China-focused exchange-traded funds (ETFs) and stocks of Chinese companies listed on U.S. exchanges surged Tuesday soon after the opening bell, buoyed by Beijing’s broad stimulus package of monetary measures aimed at boosting the country’s sluggish economy.
On Tuesday, China cut a key short-term interest rate, reduced rates on existing mortgages to reverse a housing market slump. The government also lowered the amount banks need to set aside as reserves, and announced plans for at least 800 billion yuan ($114 billion) of liquidity to shore up its long-struggling stock market.
China-ETFs, Alibaba, Temu Parent PDD Rise on Confidence Boost
The measures were largely on the monetary side and immediately lifted investor sentiment towards assets linked to the health of the Chinese market.
The $4.4 billion iShares MSCI China ETF (MCHI) jumped 6.7%. The iShares China Large-Cap ETF (FXI), with roughly $4 billion in assets, rose nearly 7%, The ETF tracks the FTSE China 50 Index, giving investors exposure to the 50 largest companies trading on the Hong Kong Stock Exchange.
The Nasdaq Golden Dragon China index (HXC)—an index of 64 China-based companies traded in the U.S.—was up 6.4% in early trading Tuesday after basically trading flat this year. In contrast, the S&P 500 was largely unchanged.
American depositary receipts (ADRs) of Chinese conglomerate Alibaba Group Holding (BABA) were up 6% while those of online marketplace JD.com (JD) and Temu parent PDD Holdings (PDD) jumped more than 9% and 8%, respectively. Tencent Holding (TCEHY) ADRs rose more than 4%.
Chinese electric vehicle (EV) makers XPeng (XPEV), Nio (NIO) and Li Auto (LI) also gained at least 6% Tuesday morning.
Both Brent and WTI crude traded higher likely amid optimism that these measures could aid in reversing the demand slowdown from one of the world’s largest oil consumers.
Nomura Says China Measures Not Enough to ‘Arrest’ China Slowdown
While the measures drove up stocks and investor sentiment, analysts said they won’t be enough to stop the economy’s downward trajectory.

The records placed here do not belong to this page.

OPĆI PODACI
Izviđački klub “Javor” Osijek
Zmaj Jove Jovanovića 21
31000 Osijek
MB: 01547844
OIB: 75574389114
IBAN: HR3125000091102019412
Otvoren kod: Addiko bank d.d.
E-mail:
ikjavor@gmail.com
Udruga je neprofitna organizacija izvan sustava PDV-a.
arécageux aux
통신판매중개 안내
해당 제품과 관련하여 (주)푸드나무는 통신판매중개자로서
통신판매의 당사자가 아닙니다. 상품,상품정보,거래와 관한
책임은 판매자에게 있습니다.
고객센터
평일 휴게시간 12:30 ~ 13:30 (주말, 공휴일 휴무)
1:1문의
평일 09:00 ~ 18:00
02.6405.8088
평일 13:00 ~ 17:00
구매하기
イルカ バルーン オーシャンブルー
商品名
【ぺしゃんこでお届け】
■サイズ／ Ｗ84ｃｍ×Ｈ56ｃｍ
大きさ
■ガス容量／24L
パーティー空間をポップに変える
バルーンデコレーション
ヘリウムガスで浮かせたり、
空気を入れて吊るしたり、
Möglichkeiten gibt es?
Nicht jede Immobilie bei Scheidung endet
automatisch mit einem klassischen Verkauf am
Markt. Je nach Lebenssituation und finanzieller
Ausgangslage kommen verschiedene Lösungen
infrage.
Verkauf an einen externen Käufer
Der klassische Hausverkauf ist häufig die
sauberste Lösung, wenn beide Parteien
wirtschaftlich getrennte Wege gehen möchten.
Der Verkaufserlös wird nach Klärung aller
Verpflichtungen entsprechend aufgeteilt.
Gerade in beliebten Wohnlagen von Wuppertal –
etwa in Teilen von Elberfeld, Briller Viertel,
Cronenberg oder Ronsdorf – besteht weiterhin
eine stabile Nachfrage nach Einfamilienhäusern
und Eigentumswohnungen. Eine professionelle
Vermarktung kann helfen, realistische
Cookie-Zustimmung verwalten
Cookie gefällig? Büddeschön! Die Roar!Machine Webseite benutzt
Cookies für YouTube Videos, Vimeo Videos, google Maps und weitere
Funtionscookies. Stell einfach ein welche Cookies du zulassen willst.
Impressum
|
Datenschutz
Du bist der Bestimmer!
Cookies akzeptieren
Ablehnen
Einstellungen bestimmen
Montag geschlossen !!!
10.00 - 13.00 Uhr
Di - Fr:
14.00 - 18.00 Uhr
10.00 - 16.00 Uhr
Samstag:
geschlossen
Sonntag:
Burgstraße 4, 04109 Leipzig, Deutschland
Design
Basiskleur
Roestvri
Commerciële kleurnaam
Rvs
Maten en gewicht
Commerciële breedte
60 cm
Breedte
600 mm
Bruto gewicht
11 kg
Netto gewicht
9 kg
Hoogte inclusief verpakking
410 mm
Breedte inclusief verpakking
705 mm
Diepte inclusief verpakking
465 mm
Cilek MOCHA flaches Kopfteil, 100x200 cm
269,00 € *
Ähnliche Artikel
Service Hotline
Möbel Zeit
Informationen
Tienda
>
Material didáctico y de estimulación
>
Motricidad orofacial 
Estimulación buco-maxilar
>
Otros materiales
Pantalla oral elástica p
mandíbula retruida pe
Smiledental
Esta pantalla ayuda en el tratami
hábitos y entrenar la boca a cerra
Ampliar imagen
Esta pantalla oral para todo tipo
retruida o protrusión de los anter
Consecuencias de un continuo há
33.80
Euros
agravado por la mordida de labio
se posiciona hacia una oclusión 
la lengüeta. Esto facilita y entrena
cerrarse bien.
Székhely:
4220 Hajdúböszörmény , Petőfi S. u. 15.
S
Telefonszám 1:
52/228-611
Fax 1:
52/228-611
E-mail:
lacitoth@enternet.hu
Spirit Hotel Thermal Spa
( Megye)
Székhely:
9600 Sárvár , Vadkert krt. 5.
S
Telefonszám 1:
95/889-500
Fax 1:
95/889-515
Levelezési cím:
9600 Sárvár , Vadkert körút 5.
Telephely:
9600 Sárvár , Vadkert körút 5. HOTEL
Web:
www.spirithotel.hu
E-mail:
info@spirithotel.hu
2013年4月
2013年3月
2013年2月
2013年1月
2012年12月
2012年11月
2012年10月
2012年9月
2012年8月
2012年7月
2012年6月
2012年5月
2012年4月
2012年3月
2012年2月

“While these measures will boost confidence to some extent, we do not believe these monetary and financial policies alone are enough to arrest the worsening economic slowdown,” Nomura analysts said in a note Tuesday. “We believe fiscal stimulus should take the front seat.”
They suggested fiscal measures such as providing the housing market with direct funding and increasing pension payments to the poor as possible solutions.